X_train, X_test = fingerprints[train_index], fingerprints[test_index]

y_train, y_test = y[train_index], y[test_index]

dtrain = xgb.DMatrix(X_train, label=y_train)

dtest = xgb.DMatrix(X_test, label=y_test)

bst = xgb.train(params, dtrain, num_boost_round=100, early_stopping_rounds=10, evals=[(dtest, 'test')])

y_pred_proba = bst.predict(dtest)

y_pred = y_pred_proba > 0.5

roc_auc = roc_auc_score(y_test, y_pred_proba)

roc_auc_scores.append(roc_auc)

# Calculate the common ROC-AUC rating

average_roc_auc = np.mean(roc_auc_scores)

print(f"Average ROC-AUC: {average_roc_auc:.4f}")

# Train the model on the total dataset

dtrain_full = xgb.DMatrix(fingerprints, label=y)

bst_full = xgb.train(params, dtrain_full, num_boost_round=100)

The test set results i tested goes below , it does look these features could possibly be a invaluable approach to use them into models.

`from sklearn.metrics import precision_score, recall_score, f1_score, accuracy_score`test = split['test']

test_list = test['Drug'].tolist()

y_test = test['Y'].values

# # Generate charge fingerprints for every molecule within the dataset

test_fp = np.array([generate_charge_fingerprint(smiles,n_bits=2048, nbins=32) for smiles in test_list])

test = xgb.DMatrix(test_fp, label=y_test)

y_pred_proba = bst_full.predict(test)

y_pred = y_pred_proba > 0.5

roc_auc = roc_auc_score(y_test, y_pred_proba)

confusion_matrix(y_test, y_pred)

print('Precision: %.3f' % precision_score(y_test, y_pred))

print('Recall: %.3f' % recall_score(y_test, y_pred))

print('Accuracy: %.3f' % accuracy_score(y_test, y_pred))

print('F1 Rating: %.3f' % f1_score(y_test, y_pred))

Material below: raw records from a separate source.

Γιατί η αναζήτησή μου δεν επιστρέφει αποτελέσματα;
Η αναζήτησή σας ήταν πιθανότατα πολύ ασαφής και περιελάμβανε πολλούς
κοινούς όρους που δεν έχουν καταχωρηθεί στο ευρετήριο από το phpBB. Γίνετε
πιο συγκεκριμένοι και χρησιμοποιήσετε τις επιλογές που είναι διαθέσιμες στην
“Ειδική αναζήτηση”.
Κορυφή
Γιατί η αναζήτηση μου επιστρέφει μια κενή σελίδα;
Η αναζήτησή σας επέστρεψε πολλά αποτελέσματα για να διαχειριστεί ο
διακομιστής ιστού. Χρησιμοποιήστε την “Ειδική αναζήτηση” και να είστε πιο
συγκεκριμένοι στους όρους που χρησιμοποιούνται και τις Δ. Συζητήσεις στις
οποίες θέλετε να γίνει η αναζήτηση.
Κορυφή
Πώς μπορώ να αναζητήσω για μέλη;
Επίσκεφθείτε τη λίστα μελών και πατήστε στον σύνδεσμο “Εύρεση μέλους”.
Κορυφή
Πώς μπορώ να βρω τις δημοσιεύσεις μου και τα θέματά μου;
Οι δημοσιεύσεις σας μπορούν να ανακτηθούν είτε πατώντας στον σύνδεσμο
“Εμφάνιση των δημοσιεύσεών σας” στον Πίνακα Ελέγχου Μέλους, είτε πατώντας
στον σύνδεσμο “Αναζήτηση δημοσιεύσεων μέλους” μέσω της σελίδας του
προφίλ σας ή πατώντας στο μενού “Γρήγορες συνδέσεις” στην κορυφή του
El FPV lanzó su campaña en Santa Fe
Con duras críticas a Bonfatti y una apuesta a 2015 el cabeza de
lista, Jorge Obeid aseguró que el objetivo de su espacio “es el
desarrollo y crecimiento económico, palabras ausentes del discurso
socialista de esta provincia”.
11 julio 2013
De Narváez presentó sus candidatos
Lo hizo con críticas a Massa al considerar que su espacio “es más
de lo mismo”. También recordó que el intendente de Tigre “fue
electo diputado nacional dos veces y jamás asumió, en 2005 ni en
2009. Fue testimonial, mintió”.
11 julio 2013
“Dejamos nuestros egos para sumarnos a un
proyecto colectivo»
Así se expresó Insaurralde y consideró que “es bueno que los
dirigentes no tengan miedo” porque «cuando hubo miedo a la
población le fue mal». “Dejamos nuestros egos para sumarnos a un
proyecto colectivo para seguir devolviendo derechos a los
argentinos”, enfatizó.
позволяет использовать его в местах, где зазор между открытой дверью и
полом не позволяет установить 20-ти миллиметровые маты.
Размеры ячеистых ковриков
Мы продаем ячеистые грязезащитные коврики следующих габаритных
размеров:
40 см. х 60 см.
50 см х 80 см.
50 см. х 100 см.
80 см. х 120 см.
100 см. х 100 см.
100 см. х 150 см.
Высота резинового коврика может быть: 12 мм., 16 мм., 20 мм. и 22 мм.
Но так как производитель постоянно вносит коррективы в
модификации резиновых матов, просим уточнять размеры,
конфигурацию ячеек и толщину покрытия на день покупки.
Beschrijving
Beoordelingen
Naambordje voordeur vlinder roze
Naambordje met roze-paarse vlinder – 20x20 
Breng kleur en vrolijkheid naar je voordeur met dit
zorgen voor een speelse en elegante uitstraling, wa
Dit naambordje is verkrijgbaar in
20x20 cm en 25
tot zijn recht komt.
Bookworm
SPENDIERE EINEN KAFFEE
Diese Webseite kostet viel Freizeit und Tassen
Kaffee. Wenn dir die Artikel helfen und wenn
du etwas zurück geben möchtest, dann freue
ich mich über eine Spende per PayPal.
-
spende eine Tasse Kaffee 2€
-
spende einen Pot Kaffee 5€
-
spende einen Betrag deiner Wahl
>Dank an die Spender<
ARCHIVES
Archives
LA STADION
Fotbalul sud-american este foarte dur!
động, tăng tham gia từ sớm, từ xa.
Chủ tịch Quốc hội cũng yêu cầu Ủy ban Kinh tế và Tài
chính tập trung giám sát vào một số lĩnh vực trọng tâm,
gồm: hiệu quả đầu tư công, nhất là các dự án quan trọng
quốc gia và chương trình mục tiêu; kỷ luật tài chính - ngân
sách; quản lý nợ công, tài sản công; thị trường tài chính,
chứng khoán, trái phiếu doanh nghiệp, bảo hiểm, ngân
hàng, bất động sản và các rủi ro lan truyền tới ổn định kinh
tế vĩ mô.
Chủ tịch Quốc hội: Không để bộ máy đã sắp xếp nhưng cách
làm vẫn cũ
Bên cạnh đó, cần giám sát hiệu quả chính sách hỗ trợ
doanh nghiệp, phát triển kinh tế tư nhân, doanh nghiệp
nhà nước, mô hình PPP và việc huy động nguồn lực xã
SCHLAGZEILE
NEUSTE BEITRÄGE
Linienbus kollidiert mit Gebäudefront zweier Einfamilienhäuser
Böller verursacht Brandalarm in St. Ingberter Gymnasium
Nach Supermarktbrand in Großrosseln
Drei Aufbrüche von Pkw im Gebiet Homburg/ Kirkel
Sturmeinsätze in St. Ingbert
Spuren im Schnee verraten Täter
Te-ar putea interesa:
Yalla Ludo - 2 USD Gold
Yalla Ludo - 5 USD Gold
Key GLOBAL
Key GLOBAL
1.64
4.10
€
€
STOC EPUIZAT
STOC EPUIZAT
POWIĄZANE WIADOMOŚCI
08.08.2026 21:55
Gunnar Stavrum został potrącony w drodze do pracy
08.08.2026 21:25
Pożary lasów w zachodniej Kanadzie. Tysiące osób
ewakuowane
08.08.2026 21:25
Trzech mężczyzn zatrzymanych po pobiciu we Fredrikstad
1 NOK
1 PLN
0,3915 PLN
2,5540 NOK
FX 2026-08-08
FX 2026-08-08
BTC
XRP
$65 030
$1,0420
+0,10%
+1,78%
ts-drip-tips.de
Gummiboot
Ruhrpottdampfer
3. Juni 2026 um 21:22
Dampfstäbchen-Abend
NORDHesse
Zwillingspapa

Precision: 0.839 Recall: 0.959 Accuracy: 0.832 F1 Rating: 0.895

Charge Fingerprints might be highly invaluable in modeling various molecular properties and activities, as they supply insights into the electrostatic behavior of compounds, which is a key think about many chemical and biological interactions. By incorporating charge information into molecular models, it becomes possible to higher capture the nuances of molecular recognition, binding, and reactivity, resulting in more accurate predictions and improved understanding of the underlying molecular mechanisms.

Please leave comments when you find this concept useful and would like to explore more on this topic.